Liang, meanwhile, is enhancing the ultrasound information by extending it to the third dimension. And Zhu is also an expert at statistically analyzing images to determine whether certain vessel geometries can be linked to indications of early atherosclerosis.
In an article in the December, 2003 issue of the research journal Arteriosclerosis, Thrombosis and Vascular Biology, Friedman and Zhu described their use of all these tools to find statistical links between the thickness of vessel walls and how the arteries curve and twist during a heartbeat.
"These thickness variables are of particular interest, because wall thickening is an important part of the atherosclerotic process," the two Duke researchers wrote.
In the early stages of a developing blockage, the wall of a diseased coronary artery "actually grows outward to maintain the opening," Friedman explained in an interview. "But eventually that so-called compensatory enlargement becomes insufficient."
The growth of such obstructions is a complex process, he said. First, fatty materials called lipids enter the wall from the blood. Those deposits induce an "inflammatory response" by blood cells that collect and die in the same place. Other cells then accumulate there too. These accumulations form the deposits called plaque, which Friedman described as "a whole mishmash of fibrous materials, lipids, dead cells, calcium and cholesterol crystals."
In some cases, the end result is a plug that fills most of the vessel opening known as the lumen. But "in most cases that lead to heart attack that's not what happens," he added. "In most of those cases the plaque is fragile. As a result it ruptures. And in breaking it exposes all this junk to the blood. Then a clot forms that actually blocks the vessel."
Friedman noted that certain enzymes attack plaque, making it weaker and more vulnerable to rupturing. "It could be that the flexing of vessels as the heart beats could have a role in deciding which plaques are more likely to rupture," he said. "If we got to the point where we really could understand what is going on, perhaps we could identify people whose arterial dynamics or geometry put them at greater risk."

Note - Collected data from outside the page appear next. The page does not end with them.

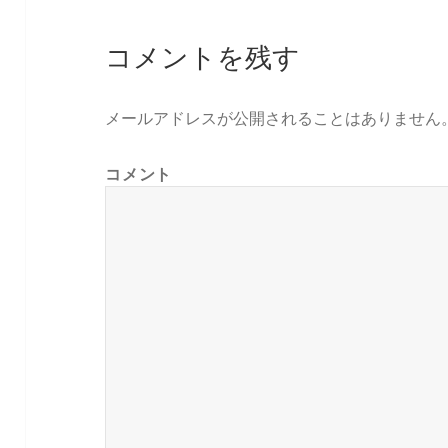
コメントを残す
メールアドレスが公開されることはありません
コメント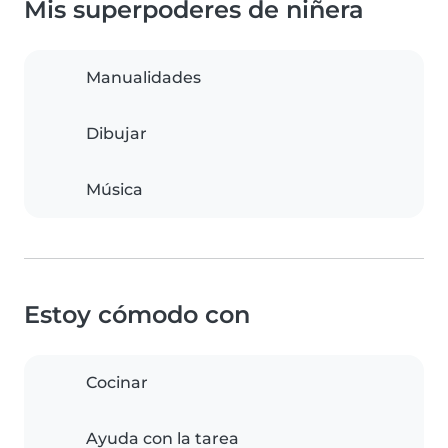
Mis superpoderes de niñera
Manualidades
Dibujar
Música
Estoy cómodo con
Cocinar
Ayuda con la tarea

Under their newly funded four-year NIH research, Friedman's team will investigate the validity of several hypotheses with collaborators at Duke Medical Center, Vanderbilt and Texas A&M universities and the University of Texas/Southwestern Medical Center.
One hypothesis holds that "the local geometry and motion" of disease-prone vessel segments "has a significant influence on the initiation, progression and stability" of atherosclerosis. Another proposes that "different features of artery geometry and motion play influential roles at different stages in the development of coronary artery disease."

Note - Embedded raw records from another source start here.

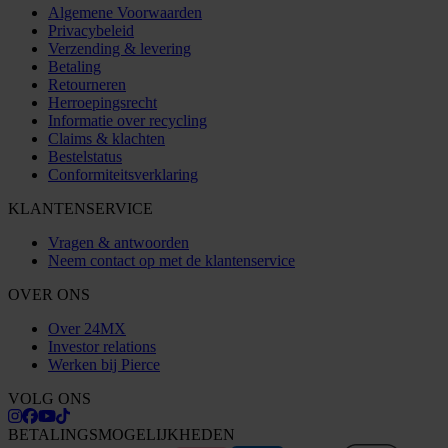
Algemene Voorwaarden
Privacybeleid
Verzending & levering
Betaling
Retourneren
Herroepingsrecht
Informatie over recycling
Claims & klachten
Bestelstatus
Conformiteitsverklaring
KLANTENSERVICE
Vragen & antwoorden
Neem contact op met de klantenservice
OVER ONS
Over 24MX
Investor relations
Werken bij Pierce
VOLG ONS
BETALINGSMOGELIJKHEDEN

The Duke team will apply its visualization and analytical techniques to cineangiogram and intravascular ultrasound images of living human patients provided by several of their collaborators.
Only some of those scanned vessels will be diseased, Friedman stressed. "In addition to the diseased cases, we are developing a catalog of coronary artery motion on the normal human heart so we can start to identify what is normal and what is not," he said.
To do detailed studies that would be inappropriate in living human patients, the engineers will also apply these techniques to laboratory mice that have been genetically modified to predispose the animals to
developing atherosclerosis.
"Over a reasonably short period of time we can get lesions in the mice that look a lot like human lesions," Friedman said. "Their coronary anatomy is close enough."